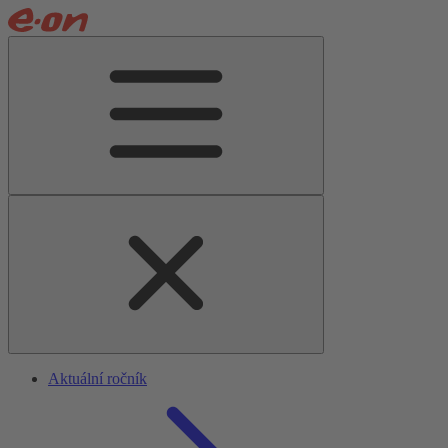
Aktuální ročník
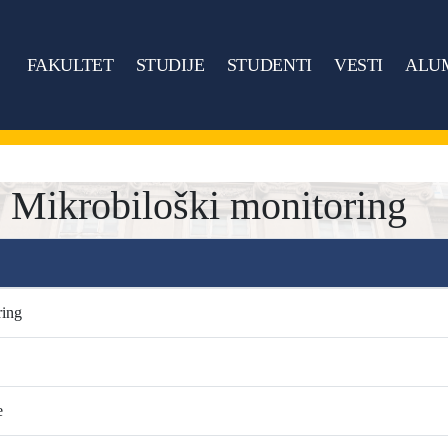
FAKULTET
STUDIJE
STUDENTI
VESTI
ALU
ikrobiloški monitoring
ring
e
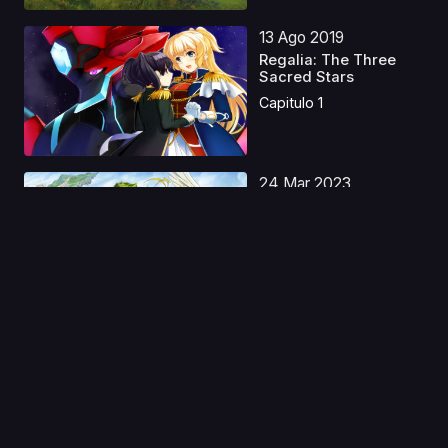
13 Ago 2019
Regalia: The Three
Sacred Stars
Capitulo 1
24 Mar 2023
Nanatsu no Taizai
Movie 1 Castellano
Capitulo 1
17 Sep 2022
Yojouhan Time
Machine Blues
Capitulo 1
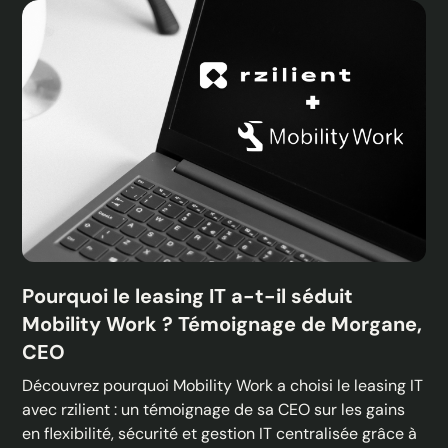
Pourquoi le leasing IT a-t-il séduit
Mobility Work ? Témoignage de Morgane,
CEO
Découvrez pourquoi Mobility Work a choisi le leasing IT
avec rzilient : un témoignage de sa CEO sur les gains
en flexibilité, sécurité et gestion IT centralisée grâce à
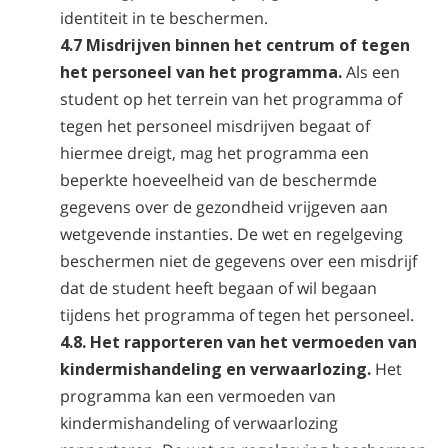
identiteit in te beschermen.
4.7 Misdrijven binnen het centrum of tegen
het personeel van het programma.
Als een
student op het terrein van het programma of
tegen het personeel misdrijven begaat of
hiermee dreigt, mag het programma een
beperkte hoeveelheid van de beschermde
gegevens over de gezondheid vrijgeven aan
wetgevende instanties. De wet en regelgeving
beschermen niet de gegevens over een misdrijf
dat de student heeft begaan of wil begaan
tijdens het programma of tegen het personeel.
4.8. Het rapporteren van het vermoeden van
kindermishandeling en verwaarlozing.
Het
programma kan een vermoeden van
kindermishandeling of verwaarlozing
•••
→ **What is needed**
When you reproduce the material, keep every word exact and leave each picture out.

→ **Task output**
Aktuální ročník
FAKULTET
STUDIJE
STUDENTI
VESTI
ALU
ikrobiloški monitoring
ring
e
13 Ago 2019
Regalia: The Three
Sacred Stars
Capitulo 1
24 Mar 2023
Nanatsu no Taizai
Movie 1 Castellano
Capitulo 1
17 Sep 2022
Yojouhan Time
Machine Blues
Capitulo 1
Pourquoi le leasing IT a-t-il séduit
Mobility Work ? Témoignage de Morgane,
CEO
Découvrez pourquoi Mobility Work a choisi le leasing IT
avec rzilient : un témoignage de sa CEO sur les gains
en flexibilité, sécurité et gestion IT centralisée grâce à
identiteit in te beschermen.
4.7 Misdrijven binnen het centrum of tegen
het personeel van het programma.
Als een
student op het terrein van het programma of
tegen het personeel misdrijven begaat of
hiermee dreigt, mag het programma een
beperkte hoeveelheid van de beschermde
gegevens over de gezondheid vrijgeven aan
wetgevende instanties. De wet en regelgeving
beschermen niet de gegevens over een misdrijf
dat de student heeft begaan of wil begaan
tijdens het programma of tegen het personeel.
4.8. Het rapporteren van het vermoeden van
kindermishandeling en verwaarlozing.
Het
programma kan een vermoeden van
kindermishandeling of verwaarlozing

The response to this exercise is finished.